Proofpoint, a leading cybersecurity and compliance company, has released research identifying that only 50% of the top 50 Oil & Gas companies that have operations in the Middle East have a Domain-based Message Authentication, Reporting and Conformance, DMARC, record in place.
This means that half of them are leaving customers at heightened risk of email fraud. The lack of a DMARC record makes companies potentially more susceptible to cybercriminals spoofing their identity and increasing the risk of email fraud targeting their customers.

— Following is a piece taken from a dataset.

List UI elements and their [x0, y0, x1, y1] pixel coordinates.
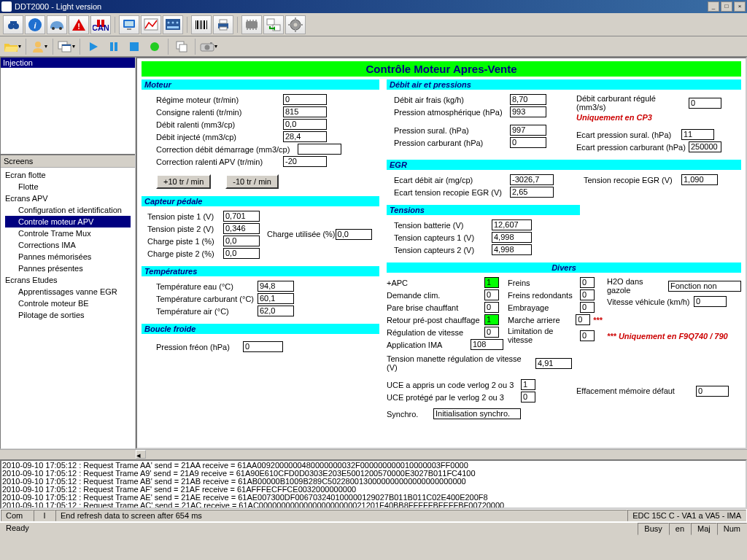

Perhaps more worryingly, only 5 out of 50 oil and gas companies have reject in place, which means a whopping 90% are not proactively blocking fraudulent emails from reaching customers. Reject is the strictest and recommended level of DMARC protection, a setting and policy that actually blocks fraudulent emails from reaching their intended target.
While the region’s oil and gas industry is navigating challenging times caused by sluggish prices and the coronavirus pandemic, it is also fending off surging cyber threats. The Covid-19 pandemic has seen a spike in highly targeted attacks against the energy industry, deployed through email.
A spear-phishing campaign incorporating the malware Agent Tesla took place between March 31 and April 12, 2020. The supposed sender invited recipients to submit bid proposals for equipment and materials as part of an actual gas venture project half-owned by an Egyptian state oil company. The email was sent to more than 150 gas and oil companies, mostly located in Malaysia, the United States, South Africa and Iran.
DMARC, which is an email validation protocol designed to protect domain names from being misused by cybercriminals, authenticates the sender’s identity before allowing the message to reach its intended designation. It verifies that the purported domain of the sender has not been impersonated and relies on the established DKIM, DomainKeys Identified Mail, and SPF, Sender Policy Framework, standards to ensure the email is not spoofing the trusted domain.
Emile Abou Saleh, Regional Director, Middle East and Africa at Proofpoint commented, “At a time when opportunistic cybercriminals are exploiting global uncertainty, a majority of the oil and gas companies in the region are leaving their customers vulnerable to email fraud. By not implementing adequate email protection they are exposing themselves to phishing, impersonation attacks and other unauthorised use of corporate domains. This is despite email remaining the number one threat vector for cybercriminals.”